The occurrences of AI innovations have become a regular dose for techies; a new invention or discovery every day. Even across the healthcare sector, the technology caters to a huge plethora of innovative nuances for the betterment of humankind. Recently, a British startup Exscientia claimed that it has developed the first medication created using artificial intelligence that will be clinically tested on humans. The medication, which is meant to treat obsessive-compulsive disorder, took less than a year from conception to a trial-ready capsule. Human trials are set to begin in March, notes Vox.
According to the company, this project required less than 12 months to complete “the exploratory research phase,” and this represents “a fraction of the typical average of 4.5 years using conventional research techniques.” The company claims that it is “at the forefront of Artificial Intelligence-driven drug discovery and design.” They feel that they have reached “a critical milestone” in the development of AI and medicine.
As reported by BBC’s Jane Wakefield, there are two groups behind this advancement, (1) British start-up Exscientia and (2) Japanese pharmaceutical firm Sumitomo Dainippon Pharma. (Psychiatry and neurology are among the latter company’s key focus areas for research). She said that the drug will be used to treat patients who have obsessive-compulsive disorder (OCD). Moreover, the appeal of AI-designed drugs is relatively straightforward. There are lots and lots of possible molecules that might be useful in medications, far too many for all the medical researchers in the world to manually test.

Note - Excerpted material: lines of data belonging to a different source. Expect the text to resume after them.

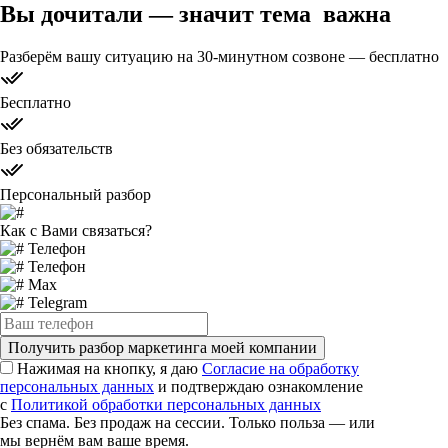
Вы дочитали — значит тема
важна
Разберём вашу ситуацию на 30-минутном созвоне — бесплатно
Бесплатно
Без обязательств
Персональный разбор
Как с Вами связаться?
Телефон
Телефон
Max
Telegram
Получить разбор маркетинга моей компании
Нажимая на кнопку, я даю
Согласие на обработку
персональных данных
и подтверждаю ознакомление
с
Политикой обработки персональных данных
Без спама. Без продаж на сессии. Только польза — или
мы вернём вам ваше время.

Additionally, Exscientia’s AI platform used a suite of algorithms to determine what the best chemical structure was for the new compound, which is known as DSP-1181. Its goal is to target a specific receptor in the brain involved in OCD. Together, the algorithms were able to generate tens of millions of potential molecules, analyze the candidates and decide which one was appropriate to test.
AI is undeniably powerful, however, some are skeptical that the technology is reliable or trustworthy, and question what role it should play in areas like our health care. And in drug research, some have voiced concerns that the technology might be overhyped, and that AI’s findings may not be as groundbreaking as people would like to believe.
Exscientia’s CEO, Andrew Hopkins, has argued that AI means synthesizing fewer compounds for testing and running fewer experiments in the search for a new medication. “Active Learning [a subcategory of a type of artificial intelligence called machine learning] algorithms automatically prioritize the most informative compounds for experimental synthesis and testing and enable the system to learn faster than humans alone,” he said.
Reportedly, Japanese pharmaceutical company Sumitomo Dainippon Pharma, which owns the rights to the drug, will oversee its clinical development. The first phase of human trials, which will test the medication’s safety and the body’s response to it, will also take place in Japan.
As noted by Recode reporter Rebecca Heilweil, “As remarkable as the new drug’s development seems, there’s still room for some healthy skepticism. Artificial intelligence can help us find new molecules, but there’s a chance that the molecules found by AI will ultimately resemble molecules we’ve already studied. That’s the caution of chemist Derek Lowe, a researcher at Novartis who works on drug discovery. On his pharmaceutical industry blog, Lowe explains how simply finding a potential compound doesn’t guarantee that scientists actually understand the biochemical nature of the illness they’re trying to treat — or that the drug will even work.”
Like all applications of AI, health authorities are trying to figure out how best to study and regulate these tools. While the Food and Drug Administration wouldn’t comment on this particular new drug, FDA spokesperson Jeremy Kahn told Recode that the agency is committed to maintaining public health standards — while also protecting innovation — and that its drug evaluation and research center is assessing the regulatory considerations that AI tools might raise.